Marston's Fundamentals (MARS)

CC - 23 Jan 2019 13:47 - 311 of 315

I went to the AGM today. Not much to report that isn't in the trading update.

In relation to LFL sales, the Chairman said it's a balancing act between increasing sales and increasing margins. They are focused far more on margin than increasing sales right now.

There was a question on the floor about growth markets and whether Marstons are missing out:
1. What plans do they have for zero alcohol beer? (which they already sell and brew)
2. what plans do they have for Marijuana sales given that this has now been legalised in Canada as this would be a natural fit with drinking, smoking and alcohol?

CC - 24 Jan 2019 07:58 - 312 of 315

MARSTON’S Q1 CONFERENCE CALL:
Marston’s hosted a conference call following its update on trading to 19 January 2019 and our comments are set out below:
Trading:
• Says sales were ‘satisfactory’. This because margins are being held. Top line LfL sales are not up as much as some competitors.
• Cost mitigation targets are unchanged. MARS is in a slightly better position here as it has fewer units in London and certain city-centres than do some of its competitors.
• Will lower maintenance capex impact LfL sales? Understood but the new build pubs will need less attention & many of the disposals have been of units that require(d) more upkeep.
Balance Sheet & Debt:
• Why do this now? Uncertainty. This is worse than it was a year ago. Also, asked investors. The market has not been rewarding the previous policies over a sustained period of time.
• Group should enhance equity value by reducing debt. It will be clear that the co is not paying dividend out of debt.
• It is ‘prudent for debt reduction’ to take a greater precedence. Debt will be down £200m over the next four years with a held dividend.
• Debt should be ‘below 5x’ within the 5yrs under review.
• Sale & leaseback? Not likely to be any this FY.
• There will be reductions in the level of maintenance capex. The £25m reduction in new build means say 5 fewer new-build pubs and 3-4 pubs with lodges. There is still room for selective corporate activity.
• There are c100 pubs on the books at any one time that MARS is likely to be looking to sell.
• Pension benefits should be in the region of £5m p.a. post the group’s next triennial review
• The group is ‘looking at’ securitisation issues but, as the mark to market hit would be significant at present, this may only occur over time. Will move when the NPV is right.
• What EBITDA will be lost on the pubs to be sold? Perhaps £5m – but this will be mitigated by interest savings.
Langton Comment:
• Marston’s has updated further on its plans to cut debt by £200m over the next four years. The group confirms that it will hold its dividend at current levels.
• Trading is not easy, but Marston’s has a estate of well-managed and well-maintained, largely freehold properties. It is selling product that the consumer would like to buy at a price they are prepared to pay. Lodges, craft brewing and food (in the longer term) remain growth areas. Marston’s is a major brewer and has a large wet-led element to its estate and is well-placed to grow and to create further value for its shareholders.
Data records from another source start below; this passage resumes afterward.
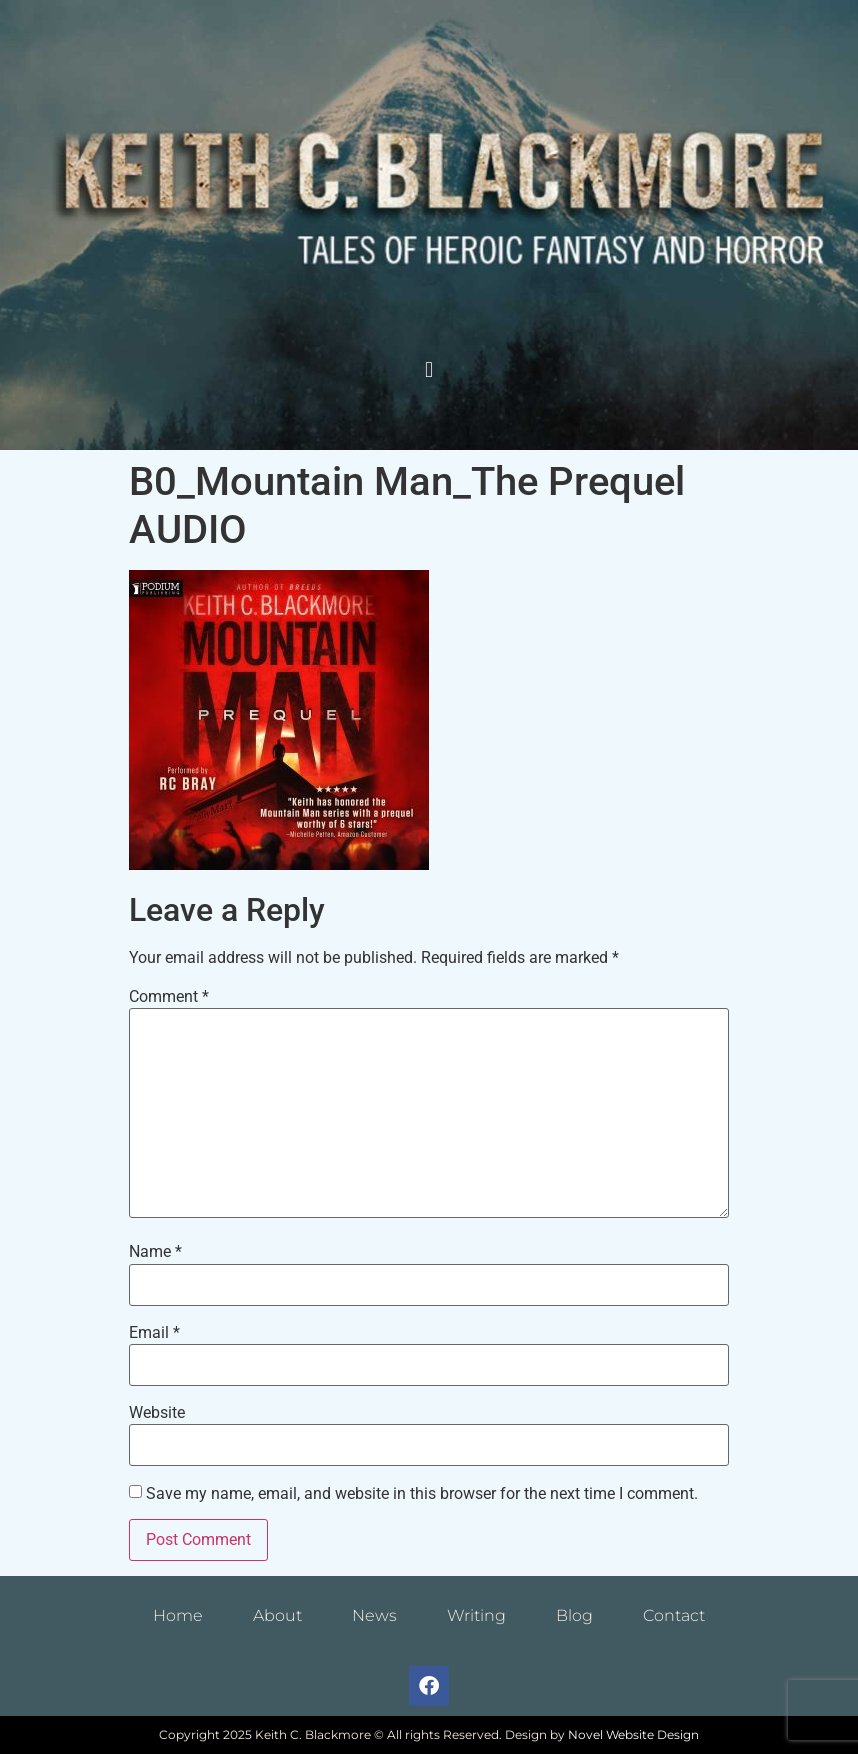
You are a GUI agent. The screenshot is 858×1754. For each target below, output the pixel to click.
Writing (476, 1615)
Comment (169, 997)
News (374, 1615)
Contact (674, 1615)
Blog (574, 1615)
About (277, 1615)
skinny - 24 Jan 2019 11:09 - 313 of 315

Result of AGM.

2517GEORGE - 24 Jan 2019 15:19 - 314 of 315

An ok trading update and the sooner the debt levels are reduced the better, if £80m/£90m can be achieved through property sales then the balance does not look too onerous. Having debt twice their market cap doesn't seem right even if they have an estate of freehold properties.

CC - 25 Jan 2019 08:23 - 315 of 315

• Fuller, Smith & Turner is to sell its beer business to Asahi.
• The company says it has ‘entered into an agreement for the sale of its entire beer business to Asahi Europe Ltd…for an enterprise value of £250 million on a debt free, cash free basis.’

FSTA up 21% and would appear to suggest MARS deserves a re-rating.